- **What the task asks**:
Which lines of the data below contain "Coğrafya"? Please show them all.

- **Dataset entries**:
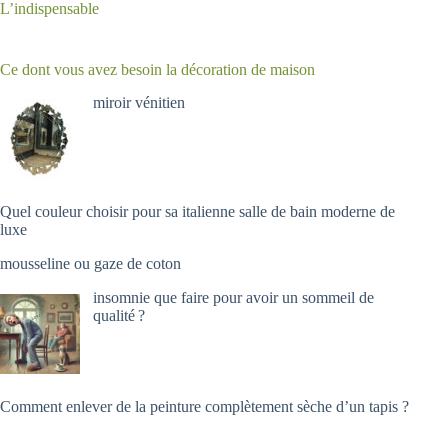
L’indispensable
Ce dont vous avez besoin la décoration de maison
miroir vénitien
Quel couleur choisir pour sa italienne salle de bain moderne de
luxe
mousseline ou gaze de coton
insomnie que faire pour avoir un sommeil de
qualité ?
Comment enlever de la peinture complètement sèche d’un tapis ?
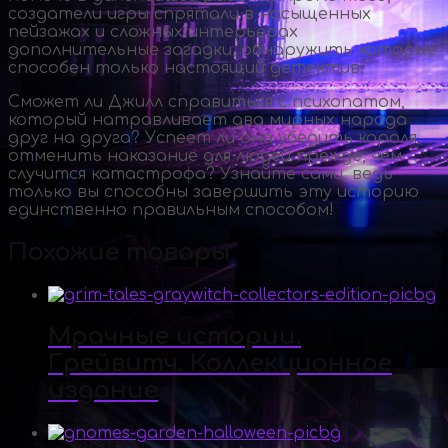
создатели игры спрятали в насыщенных
пейзажах и сложных интерьерах
дополнительные загадки, обнаружить которые
способен только настоящий детектив!
Сможет ли Джилл справиться с психопатом,
который натравливает два мирных народа
друг на друга? Успеет ли она убедить короля
отменить наказание для людей прежде, чем
случится катастрофа? Узнайте сами, ведь
только вы способны завершить эту историю
единственно правильным способом!
Похожие товары
Мрачные истории.
Грейвитч. Коллекционное
издание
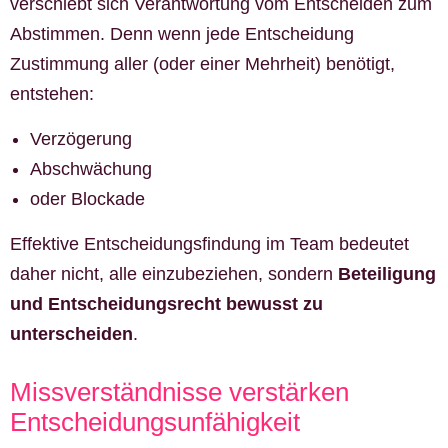
verschiebt sich Verantwortung vom Entscheiden zum
Abstimmen. Denn wenn jede Entscheidung
Zustimmung aller (oder einer Mehrheit) benötigt,
entstehen:
Verzögerung
Abschwächung
oder Blockade
Effektive Entscheidungsfindung im Team bedeutet
daher nicht, alle einzubeziehen, sondern
Beteiligung
und Entscheidungsrecht bewusst zu
unterscheiden
.
Missverständnisse verstärken
Entscheidungsunfähigkeit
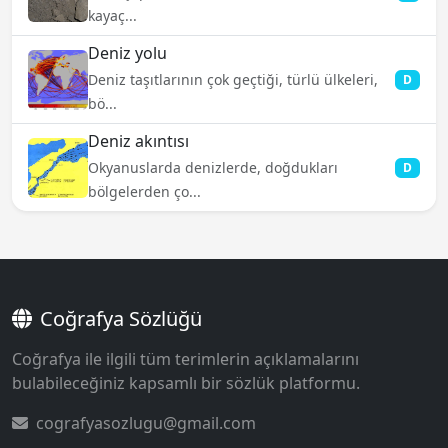
kayaç...
Deniz yolu
Deniz taşıtlarının çok geçtiği, türlü ülkeleri,
D
bö...
Deniz akıntısı
Okyanuslarda denizlerde, doğdukları
D
bölgelerden ço...
Coğrafya Sözlüğü
Coğrafya ile ilgili tüm terimlerin açıklamalarını
bulabileceğiniz kapsamlı bir sözlük platformu.
cografyasozlugu@gmail.com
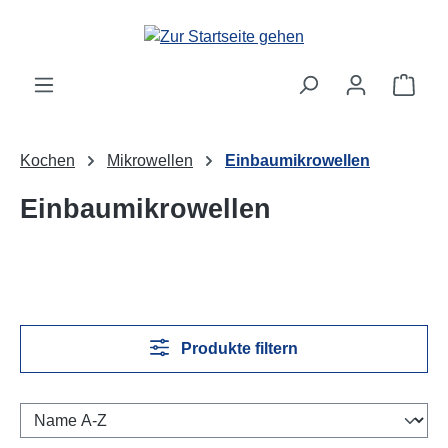
Zum Hauptinhalt springen
Ware
Kochen
Mikrowellen
Einbaumikrowellen
Einbaumikrowellen
Produkte filtern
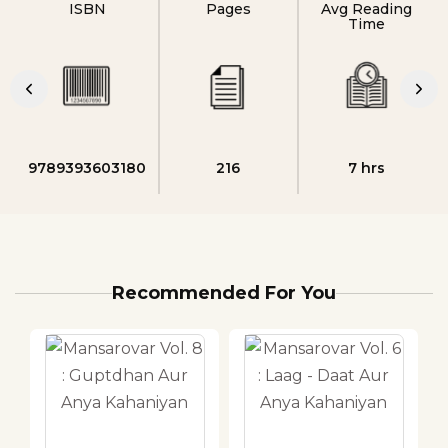
ISBN
Pages
Avg Reading
Time
9789393603180
216
7 hrs
Recommended For You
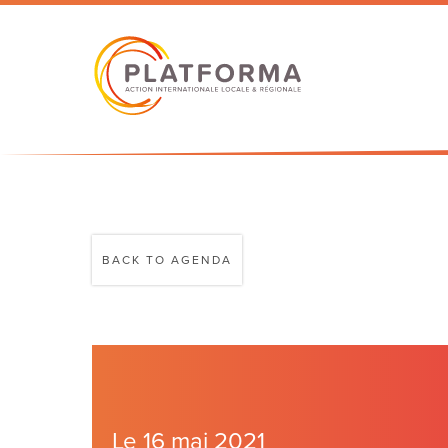
BACK TO AGENDA
Le 16 mai 2021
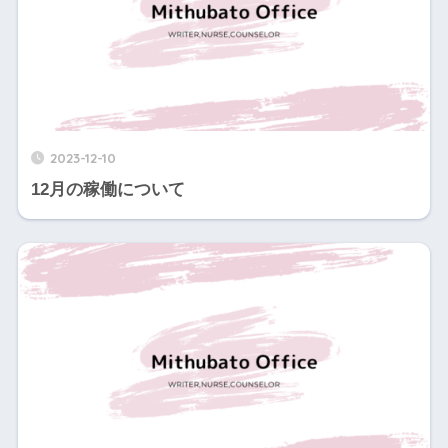
2023-12-10
12月の稼働について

- **Result**:
Coğrafya Sözlüğü
Coğrafya ile ilgili tüm terimlerin açıklamalarını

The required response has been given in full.